## MATERIAL SHOWN:
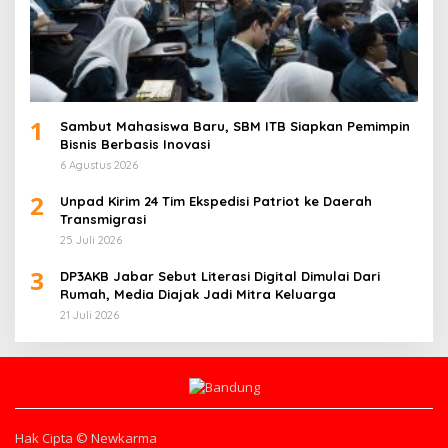
1
Sambut Mahasiswa Baru, SBM ITB Siapkan Pemimpin
Bisnis Berbasis Inovasi
6 Agustus 2026
2
Unpad Kirim 24 Tim Ekspedisi Patriot ke Daerah
Transmigrasi
25 Juli 2026
3
DP3AKB Jabar Sebut Literasi Digital Dimulai Dari
Rumah, Media Diajak Jadi Mitra Keluarga
21 Juli 2026
Hak Cipta © Newkarma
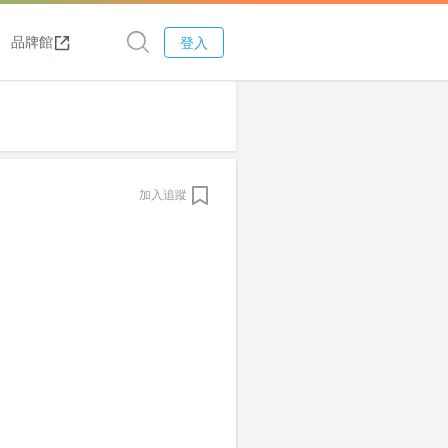
品牌館
登入
加入追蹤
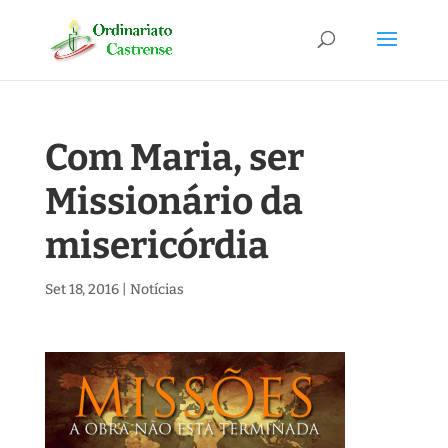
Com Maria, ser
Missionário da
misericórdia
Set 18, 2016
|
Notícias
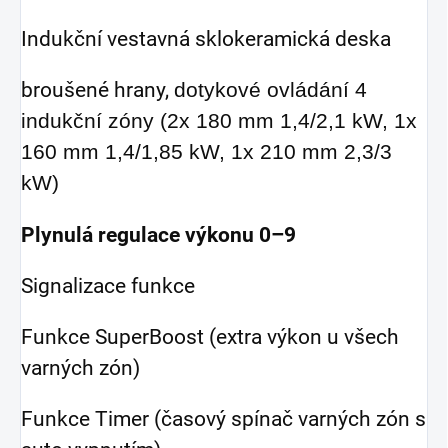
Indukční vestavná sklokeramická deska
broušené hrany,
dotykové ovládání 4
indukční zóny (2x 180 mm 1,4/2,1 kW, 1x
160 mm 1,4/1,85 kW, 1x 210 mm 2,3/3
kW)
Plynulá regulace výkonu 0–9
Signalizace funkce
Funkce SuperBoost (extra výkon u všech
varných zón)
Funkce Timer (časový spínač varných zón s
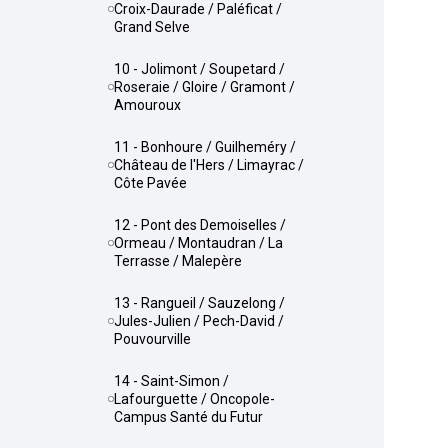
Croix-Daurade / Paléficat /
Grand Selve
10 - Jolimont / Soupetard /
Roseraie / Gloire / Gramont /
Amouroux
11 - Bonhoure / Guilheméry /
Château de l'Hers / Limayrac /
Côte Pavée
12 - Pont des Demoiselles /
Ormeau / Montaudran / La
Terrasse / Malepère
13 - Rangueil / Sauzelong /
Jules-Julien / Pech-David /
Pouvourville
14 - Saint-Simon /
Lafourguette / Oncopole-
Campus Santé du Futur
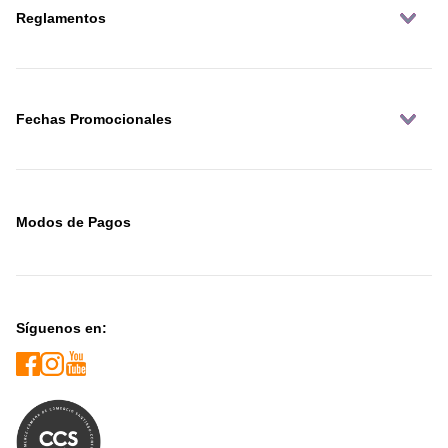
Reglamentos
Fechas Promocionales
Modos de Pagos
Síguenos en:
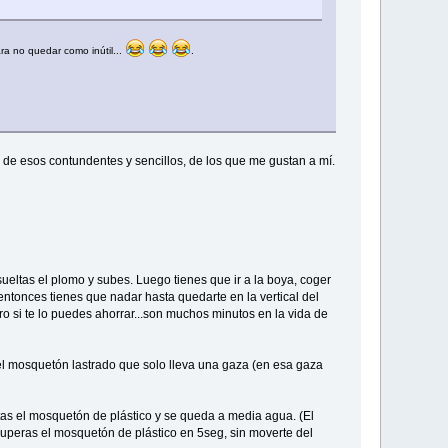
a no quedar como inútil...
.
s de esos contundentes y sencillos, de los que me gustan a mí.
ueltas el plomo y subes. Luego tienes que ir a la boya, coger
entonces tienes que nadar hasta quedarte en la vertical del
ro si te lo puedes ahorrar...son muchos minutos en la vida de
 el mosquetón lastrado que solo lleva una gaza (en esa gaza
as el mosquetón de plástico y se queda a media agua. (El
ecuperas el mosquetón de plástico en 5seg, sin moverte del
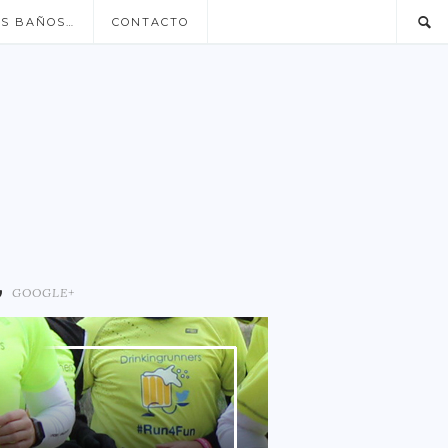
US BAÑOS…
CONTACTO
GOOGLE+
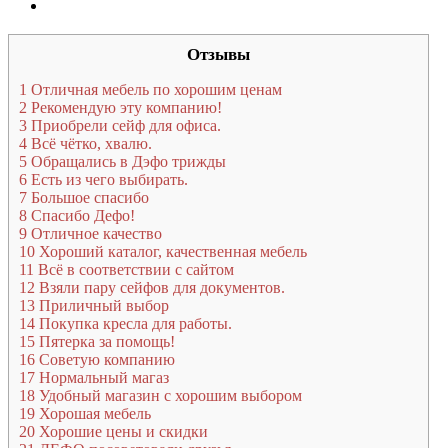
Отзывы
1
Отличная мебель по хорошим ценам
2
Рекомендую эту компанию!
3
Приобрели сейф для офиса.
4
Всё чётко, хвалю.
5
Обращались в Дэфо трижды
6
Есть из чего выбирать.
7
Большое спасибо
8
Спасибо Дефо!
9
Отличное качество
10
Хороший каталог, качественная мебель
11
Всё в соответствии с сайтом
12
Взяли пару сейфов для документов.
13
Приличный выбор
14
Покупка кресла для работы.
15
Пятерка за помощь!
16
Советую компанию
17
Нормальный магаз
18
Удобный магазин с хорошим выбором
19
Хорошая мебель
20
Хорошие цены и скидки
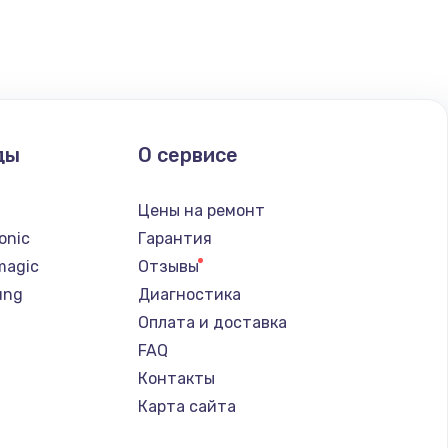
ать
ать
ды
О сервисе
ать
n
Цены на ремонт
ать
onic
Гарантия
magic
Отзывы
ать
ung
Диагностика
Оплата и доставка
ать
FAQ
Контакты
ать
Карта сайта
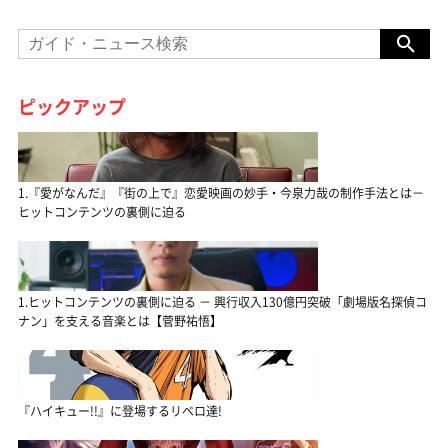
ピックアップ
1.『愛がなんだ』『街の上で』恋愛映画の妙手・今泉力哉の制作手法とは－
ヒットコンテンツの裏側に迫る
1.ヒットコンテンツの裏側に迫る － 興行収入130億円突破「劇場版名探偵コ
ナン」を支える音楽とは【菅野祐悟】
『ハイキュー!!』に登場するリベロ達!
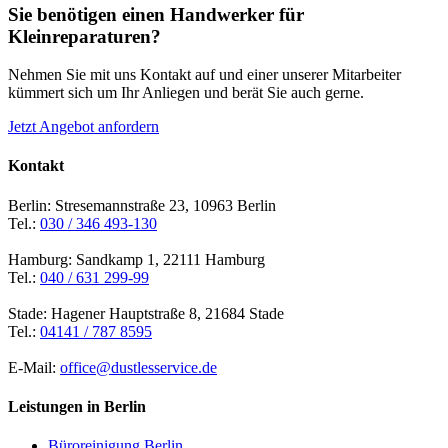
Sie benötigen einen Handwerker für
Kleinreparaturen?
Nehmen Sie mit uns Kontakt auf und einer unserer Mitarbeiter
kümmert sich um Ihr Anliegen und berät Sie auch gerne.
Jetzt Angebot anfordern
Kontakt
Berlin: Stresemannstraße 23, 10963 Berlin
Tel.:
030 / 346 493-130
Hamburg: Sandkamp 1, 22111 Hamburg
Tel.:
040 / 631 299-99
Stade: Hagener Hauptstraße 8, 21684 Stade
Tel.:
04141 / 787 8595
E-Mail:
office@dustlesservice.de
Leistungen in Berlin
Büroreinigung Berlin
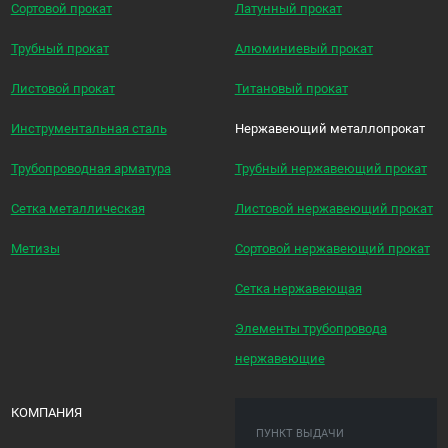
Сортовой прокат
Латунный прокат
Трубный прокат
Алюминиевый прокат
Листовой прокат
Титановый прокат
Инструментальная сталь
Нержавеющий металлопрокат
Трубопроводная арматура
Трубный нержавеющий прокат
Сетка металлическая
Листовой нержавеющий прокат
Метизы
Сортовой нержавеющий прокат
Сетка нержавеющая
Элементы трубопровода
нержавеющие
КОМПАНИЯ
ПУНКТ ВЫДАЧИ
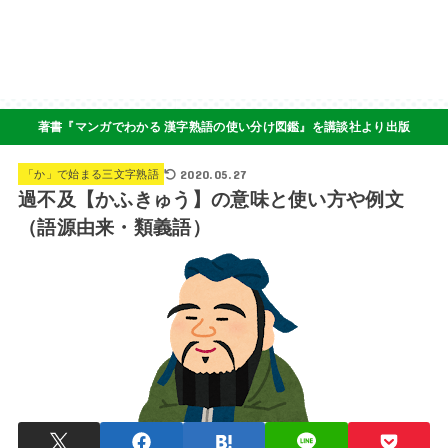
著書『マンガでわかる 漢字熟語の使い分け図鑑』を講談社より出版
2020.05.27
「か」で始まる三文字熟語
過不及【かふきゅう】の意味と使い方や例文
（語源由来・類義語）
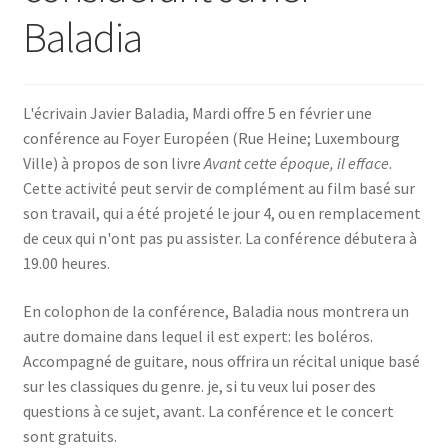
Baladia
SE CONNECTER
L'écrivain Javier Baladia, Mardi offre 5 en février une
conférence au Foyer Européen (Rue Heine; Luxembourg
Ville) à propos de son livre
Avant cette époque, il efface
.
Cette activité peut servir de complément au film basé sur
son travail, qui a été projeté le jour 4, ou en remplacement
de ceux qui n'ont pas pu assister. La conférence débutera à
19.00 heures.
En colophon de la conférence, Baladia nous montrera un
autre domaine dans lequel il est expert: les boléros.
Accompagné de guitare, nous offrira un récital unique basé
sur les classiques du genre. je, si tu veux lui poser des
questions à ce sujet, avant. La conférence et le concert
sont gratuits.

## YOUR ASSIGNMENT:
Print every entry exactly; omit the pictures.

## WRITTEN RESPONSE:
1
Sambut Mahasiswa Baru, SBM ITB Siapkan Pemimpin
Bisnis Berbasis Inovasi
6 Agustus 2026
2
Unpad Kirim 24 Tim Ekspedisi Patriot ke Daerah
Transmigrasi
25 Juli 2026
3
DP3AKB Jabar Sebut Literasi Digital Dimulai Dari
Rumah, Media Diajak Jadi Mitra Keluarga
21 Juli 2026
Hak Cipta © Newkarma
品牌館
登入
加入追蹤
Com Maria, ser
Missionário da
misericórdia
Set 18, 2016
|
Notícias
Indukční vestavná sklokeramická deska
broušené hrany,
dotykové ovládání 4
indukční zóny (2x 180 mm 1,4/2,1 kW, 1x
160 mm 1,4/1,85 kW, 1x 210 mm 2,3/3
kW)
Plynulá regulace výkonu 0–9
Signalizace funkce
Funkce SuperBoost (extra výkon u všech
varných zón)
Funkce Timer (časový spínač varných zón s
Croix-Daurade / Paléficat /
Grand Selve
10 - Jolimont / Soupetard /
Roseraie / Gloire / Gramont /
Amouroux
11 - Bonhoure / Guilheméry /
Château de l'Hers / Limayrac /
Côte Pavée
12 - Pont des Demoiselles /
Ormeau / Montaudran / La
Terrasse / Malepère
13 - Rangueil / Sauzelong /
Jules-Julien / Pech-David /
Pouvourville
14 - Saint-Simon /
Lafourguette / Oncopole-
Campus Santé du Futur
Reglamentos
Fechas Promocionales
Modos de Pagos
Síguenos en:
a no quedar como inútil...
.
s de esos contundentes y sencillos, de los que me gustan a mí.
ueltas el plomo y subes. Luego tienes que ir a la boya, coger
entonces tienes que nadar hasta quedarte en la vertical del
ro si te lo puedes ahorrar...son muchos minutos en la vida de
 el mosquetón lastrado que solo lleva una gaza (en esa gaza
as el mosquetón de plástico y se queda a media agua. (El
ecuperas el mosquetón de plástico en 5seg, sin moverte del
US BAÑOS…
CONTACTO
GOOGLE+
Отзывы
1
Отличная мебель по хорошим ценам
2
Рекомендую эту компанию!
3
Приобрели сейф для офиса.
4
Всё чётко, хвалю.
5
Обращались в Дэфо трижды
6
Есть из чего выбирать.
7
Большое спасибо
8
Спасибо Дефо!
9
Отличное качество
10
Хороший каталог, качественная мебель
11
Всё в соответствии с сайтом
12
Взяли пару сейфов для документов.
13
Приличный выбор
14
Покупка кресла для работы.
15
Пятерка за помощь!
16
Советую компанию
17
Нормальный магаз
18
Удобный магазин с хорошим выбором
19
Хорошая мебель
20
Хорошие цены и скидки
ать
ать
ды
О сервисе
ать
n
Цены на ремонт
ать
onic
Гарантия
magic
Отзывы
ать
ung
Диагностика
Оплата и доставка
ать
FAQ
Контакты
ать
Карта сайта
ピックアップ
1.『愛がなんだ』『街の上で』恋愛映画の妙手・今泉力哉の制作手法とは－
ヒットコンテンツの裏側に迫る
1.ヒットコンテンツの裏側に迫る － 興行収入130億円突破「劇場版名探偵コ
ナン」を支える音楽とは【菅野祐悟】
『ハイキュー!!』に登場するリベロ達!
Sie benötigen einen Handwerker für
Kleinreparaturen?
Nehmen Sie mit uns Kontakt auf und einer unserer Mitarbeiter
kümmert sich um Ihr Anliegen und berät Sie auch gerne.
Jetzt Angebot anfordern
Kontakt
Berlin: Stresemannstraße 23, 10963 Berlin
Tel.:
030 / 346 493-130
Hamburg: Sandkamp 1, 22111 Hamburg
Tel.:
040 / 631 299-99
Stade: Hagener Hauptstraße 8, 21684 Stade
Tel.:
04141 / 787 8595
E-Mail:
office@dustlesservice.de
Leistungen in Berlin
Büroreinigung Berlin
Сортовой прокат
Латунный прокат
Трубный прокат
Алюминиевый прокат
Листовой прокат
Титановый прокат
Инструментальная сталь
Нержавеющий металлопрокат
Трубопроводная арматура
Трубный нержавеющий прокат
Сетка металлическая
Листовой нержавеющий прокат
Метизы
Сортовой нержавеющий прокат
Сетка нержавеющая
Элементы трубопровода
нержавеющие
КОМПАНИЯ
ПУНКТ ВЫДАЧИ
著書『マンガでわかる 漢字熟語の使い分け図鑑』を講談社より出版
2020.05.27
「か」で始まる三文字熟語
過不及【かふきゅう】の意味と使い方や例文
（語源由来・類義語）
Baladia
SE CONNECTER
L'écrivain Javier Baladia, Mardi offre 5 en février une
conférence au Foyer Européen (Rue Heine; Luxembourg
Ville) à propos de son livre
Avant cette époque, il efface
.
Cette activité peut servir de complément au film basé sur
son travail, qui a été projeté le jour 4, ou en remplacement
de ceux qui n'ont pas pu assister. La conférence débutera à
19.00 heures.
En colophon de la conférence, Baladia nous montrera un
autre domaine dans lequel il est expert: les boléros.
Accompagné de guitare, nous offrira un récital unique basé
sur les classiques du genre. je, si tu veux lui poser des
questions à ce sujet, avant. La conférence et le concert
sont gratuits.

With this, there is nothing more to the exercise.